The task
Below is a block of records; repeat each one exactly.

[Saved entries]
━━━━━━━━━━━━━━━━

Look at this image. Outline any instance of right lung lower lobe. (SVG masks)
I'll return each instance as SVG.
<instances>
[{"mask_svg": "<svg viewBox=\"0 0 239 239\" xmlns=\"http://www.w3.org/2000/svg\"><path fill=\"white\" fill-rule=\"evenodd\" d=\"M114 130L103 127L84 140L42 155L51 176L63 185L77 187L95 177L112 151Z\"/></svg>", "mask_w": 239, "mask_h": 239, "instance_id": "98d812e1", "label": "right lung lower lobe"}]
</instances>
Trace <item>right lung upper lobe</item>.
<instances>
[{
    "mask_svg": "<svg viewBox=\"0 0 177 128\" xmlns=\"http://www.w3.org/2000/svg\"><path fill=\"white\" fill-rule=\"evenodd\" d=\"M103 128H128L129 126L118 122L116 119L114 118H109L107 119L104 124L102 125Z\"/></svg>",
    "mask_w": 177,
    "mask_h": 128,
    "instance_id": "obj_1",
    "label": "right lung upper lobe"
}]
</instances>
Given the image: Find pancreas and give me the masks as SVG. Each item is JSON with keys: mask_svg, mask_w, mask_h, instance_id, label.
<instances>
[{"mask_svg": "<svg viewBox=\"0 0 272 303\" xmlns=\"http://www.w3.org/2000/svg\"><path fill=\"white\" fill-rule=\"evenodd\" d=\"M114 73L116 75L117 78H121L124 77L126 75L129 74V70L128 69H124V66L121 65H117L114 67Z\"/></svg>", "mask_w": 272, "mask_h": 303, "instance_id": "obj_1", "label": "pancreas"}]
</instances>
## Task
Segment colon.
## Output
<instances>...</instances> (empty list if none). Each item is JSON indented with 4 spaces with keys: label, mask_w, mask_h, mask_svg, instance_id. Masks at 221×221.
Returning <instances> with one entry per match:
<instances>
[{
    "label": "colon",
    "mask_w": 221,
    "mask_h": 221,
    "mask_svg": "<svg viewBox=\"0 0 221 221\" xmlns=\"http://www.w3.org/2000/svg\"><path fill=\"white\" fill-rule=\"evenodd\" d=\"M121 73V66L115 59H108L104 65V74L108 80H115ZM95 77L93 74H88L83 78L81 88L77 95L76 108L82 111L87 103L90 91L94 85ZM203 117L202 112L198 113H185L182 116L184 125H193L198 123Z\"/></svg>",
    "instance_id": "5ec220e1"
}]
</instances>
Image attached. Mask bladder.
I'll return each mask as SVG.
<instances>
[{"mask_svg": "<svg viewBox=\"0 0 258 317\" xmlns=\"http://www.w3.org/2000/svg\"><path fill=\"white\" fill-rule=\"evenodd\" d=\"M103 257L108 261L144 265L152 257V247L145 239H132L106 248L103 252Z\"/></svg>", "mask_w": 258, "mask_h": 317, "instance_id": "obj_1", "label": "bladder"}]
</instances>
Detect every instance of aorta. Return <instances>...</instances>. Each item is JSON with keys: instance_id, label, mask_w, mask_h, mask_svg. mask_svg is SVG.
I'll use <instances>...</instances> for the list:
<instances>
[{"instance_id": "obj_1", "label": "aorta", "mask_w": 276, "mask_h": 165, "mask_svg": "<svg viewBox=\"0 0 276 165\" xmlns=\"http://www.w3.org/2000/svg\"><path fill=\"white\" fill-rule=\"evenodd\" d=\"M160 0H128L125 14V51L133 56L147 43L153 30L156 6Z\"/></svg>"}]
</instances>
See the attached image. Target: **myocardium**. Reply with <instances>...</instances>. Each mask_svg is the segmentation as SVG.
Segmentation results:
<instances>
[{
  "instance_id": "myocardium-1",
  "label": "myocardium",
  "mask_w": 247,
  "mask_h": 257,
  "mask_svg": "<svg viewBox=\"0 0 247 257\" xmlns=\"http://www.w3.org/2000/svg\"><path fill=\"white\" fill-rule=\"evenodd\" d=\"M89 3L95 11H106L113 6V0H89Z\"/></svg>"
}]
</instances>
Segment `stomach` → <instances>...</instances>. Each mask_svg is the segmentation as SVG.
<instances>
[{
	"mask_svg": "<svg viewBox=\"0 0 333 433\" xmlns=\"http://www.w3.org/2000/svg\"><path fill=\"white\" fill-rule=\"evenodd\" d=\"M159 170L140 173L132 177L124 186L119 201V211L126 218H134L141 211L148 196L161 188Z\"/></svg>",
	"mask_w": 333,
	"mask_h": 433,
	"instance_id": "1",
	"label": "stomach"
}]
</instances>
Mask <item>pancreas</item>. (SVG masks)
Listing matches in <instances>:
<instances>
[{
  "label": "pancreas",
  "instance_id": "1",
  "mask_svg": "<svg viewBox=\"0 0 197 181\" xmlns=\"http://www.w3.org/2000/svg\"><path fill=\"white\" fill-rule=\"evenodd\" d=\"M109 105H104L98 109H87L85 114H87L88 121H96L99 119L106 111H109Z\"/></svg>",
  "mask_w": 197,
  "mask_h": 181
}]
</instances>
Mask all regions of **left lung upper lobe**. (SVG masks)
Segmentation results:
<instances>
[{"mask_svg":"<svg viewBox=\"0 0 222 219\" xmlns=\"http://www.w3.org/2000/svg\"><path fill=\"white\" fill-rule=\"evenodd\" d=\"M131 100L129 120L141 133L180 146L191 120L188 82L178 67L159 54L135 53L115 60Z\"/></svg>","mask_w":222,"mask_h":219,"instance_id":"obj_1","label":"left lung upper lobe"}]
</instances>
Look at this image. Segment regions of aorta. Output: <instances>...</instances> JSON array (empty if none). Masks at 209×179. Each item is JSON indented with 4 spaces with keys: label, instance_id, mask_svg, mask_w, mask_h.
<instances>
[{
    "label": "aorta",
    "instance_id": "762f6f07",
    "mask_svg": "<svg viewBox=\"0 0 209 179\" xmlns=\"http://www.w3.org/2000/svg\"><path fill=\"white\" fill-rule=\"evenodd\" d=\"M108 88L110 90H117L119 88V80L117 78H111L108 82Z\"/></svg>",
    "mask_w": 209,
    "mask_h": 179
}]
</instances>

━━━━━━━━━━━━━━━━

Completed task
Look at this image. Outline any instance of right lung lower lobe. (SVG masks)
I'll return each instance as SVG.
<instances>
[{"mask_svg": "<svg viewBox=\"0 0 239 239\" xmlns=\"http://www.w3.org/2000/svg\"><path fill=\"white\" fill-rule=\"evenodd\" d=\"M114 130L103 127L84 140L42 155L51 176L63 185L77 187L95 177L112 151Z\"/></svg>", "mask_w": 239, "mask_h": 239, "instance_id": "98d812e1", "label": "right lung lower lobe"}]
</instances>
Trace <item>right lung upper lobe</item>.
<instances>
[{
    "mask_svg": "<svg viewBox=\"0 0 177 128\" xmlns=\"http://www.w3.org/2000/svg\"><path fill=\"white\" fill-rule=\"evenodd\" d=\"M103 128H128L129 126L118 122L116 119L114 118H109L107 119L104 124L102 125Z\"/></svg>",
    "mask_w": 177,
    "mask_h": 128,
    "instance_id": "obj_1",
    "label": "right lung upper lobe"
}]
</instances>
Given the image: Find pancreas and give me the masks as SVG. Each item is JSON with keys: mask_svg, mask_w, mask_h, instance_id, label.
<instances>
[{"mask_svg": "<svg viewBox=\"0 0 272 303\" xmlns=\"http://www.w3.org/2000/svg\"><path fill=\"white\" fill-rule=\"evenodd\" d=\"M114 73L116 75L117 78H121L124 77L126 75L129 74V70L128 69H124V66L121 65H117L114 67Z\"/></svg>", "mask_w": 272, "mask_h": 303, "instance_id": "obj_1", "label": "pancreas"}]
</instances>
## Task
Segment colon.
## Output
<instances>...</instances> (empty list if none). Each item is JSON indented with 4 spaces with keys: label, mask_w, mask_h, mask_svg, instance_id. Masks at 221×221.
Returning <instances> with one entry per match:
<instances>
[{
    "label": "colon",
    "mask_w": 221,
    "mask_h": 221,
    "mask_svg": "<svg viewBox=\"0 0 221 221\" xmlns=\"http://www.w3.org/2000/svg\"><path fill=\"white\" fill-rule=\"evenodd\" d=\"M121 73V66L115 59H108L104 65V74L108 80H115ZM95 77L93 74H88L83 78L81 88L77 95L76 108L82 111L87 103L90 91L94 85ZM203 117L202 112L198 113H185L182 116L184 125H193L198 123Z\"/></svg>",
    "instance_id": "5ec220e1"
}]
</instances>
Image attached. Mask bladder.
I'll return each mask as SVG.
<instances>
[{"mask_svg": "<svg viewBox=\"0 0 258 317\" xmlns=\"http://www.w3.org/2000/svg\"><path fill=\"white\" fill-rule=\"evenodd\" d=\"M103 257L108 261L144 265L152 257V247L145 239H132L106 248L103 252Z\"/></svg>", "mask_w": 258, "mask_h": 317, "instance_id": "obj_1", "label": "bladder"}]
</instances>
Detect every instance of aorta. Return <instances>...</instances>. Each item is JSON with keys: instance_id, label, mask_w, mask_h, mask_svg. mask_svg is SVG.
I'll use <instances>...</instances> for the list:
<instances>
[{"instance_id": "obj_1", "label": "aorta", "mask_w": 276, "mask_h": 165, "mask_svg": "<svg viewBox=\"0 0 276 165\" xmlns=\"http://www.w3.org/2000/svg\"><path fill=\"white\" fill-rule=\"evenodd\" d=\"M160 0H128L125 14V51L133 56L147 43L153 30L156 6Z\"/></svg>"}]
</instances>
See the attached image. Target: **myocardium**. Reply with <instances>...</instances>. Each mask_svg is the segmentation as SVG.
Segmentation results:
<instances>
[{
  "instance_id": "myocardium-1",
  "label": "myocardium",
  "mask_w": 247,
  "mask_h": 257,
  "mask_svg": "<svg viewBox=\"0 0 247 257\" xmlns=\"http://www.w3.org/2000/svg\"><path fill=\"white\" fill-rule=\"evenodd\" d=\"M89 3L95 11H106L113 6V0H89Z\"/></svg>"
}]
</instances>
Segment `stomach` → <instances>...</instances>. Each mask_svg is the segmentation as SVG.
<instances>
[{
	"mask_svg": "<svg viewBox=\"0 0 333 433\" xmlns=\"http://www.w3.org/2000/svg\"><path fill=\"white\" fill-rule=\"evenodd\" d=\"M159 170L140 173L132 177L124 186L119 201V211L126 218H134L141 211L148 196L161 188Z\"/></svg>",
	"mask_w": 333,
	"mask_h": 433,
	"instance_id": "1",
	"label": "stomach"
}]
</instances>
Mask <item>pancreas</item>. (SVG masks)
Listing matches in <instances>:
<instances>
[{
  "label": "pancreas",
  "instance_id": "1",
  "mask_svg": "<svg viewBox=\"0 0 197 181\" xmlns=\"http://www.w3.org/2000/svg\"><path fill=\"white\" fill-rule=\"evenodd\" d=\"M109 105H104L98 109H87L85 114H87L88 121H96L99 119L106 111H109Z\"/></svg>",
  "mask_w": 197,
  "mask_h": 181
}]
</instances>
Mask all regions of **left lung upper lobe**. (SVG masks)
Segmentation results:
<instances>
[{"mask_svg":"<svg viewBox=\"0 0 222 219\" xmlns=\"http://www.w3.org/2000/svg\"><path fill=\"white\" fill-rule=\"evenodd\" d=\"M131 100L129 120L141 133L180 146L191 120L188 82L178 67L159 54L135 53L115 60Z\"/></svg>","mask_w":222,"mask_h":219,"instance_id":"obj_1","label":"left lung upper lobe"}]
</instances>
Look at this image. Segment regions of aorta. Output: <instances>...</instances> JSON array (empty if none). Masks at 209×179. Each item is JSON indented with 4 spaces with keys: label, instance_id, mask_svg, mask_w, mask_h.
<instances>
[{
    "label": "aorta",
    "instance_id": "762f6f07",
    "mask_svg": "<svg viewBox=\"0 0 209 179\" xmlns=\"http://www.w3.org/2000/svg\"><path fill=\"white\" fill-rule=\"evenodd\" d=\"M108 88L110 90H117L119 88V80L117 78H111L108 82Z\"/></svg>",
    "mask_w": 209,
    "mask_h": 179
}]
</instances>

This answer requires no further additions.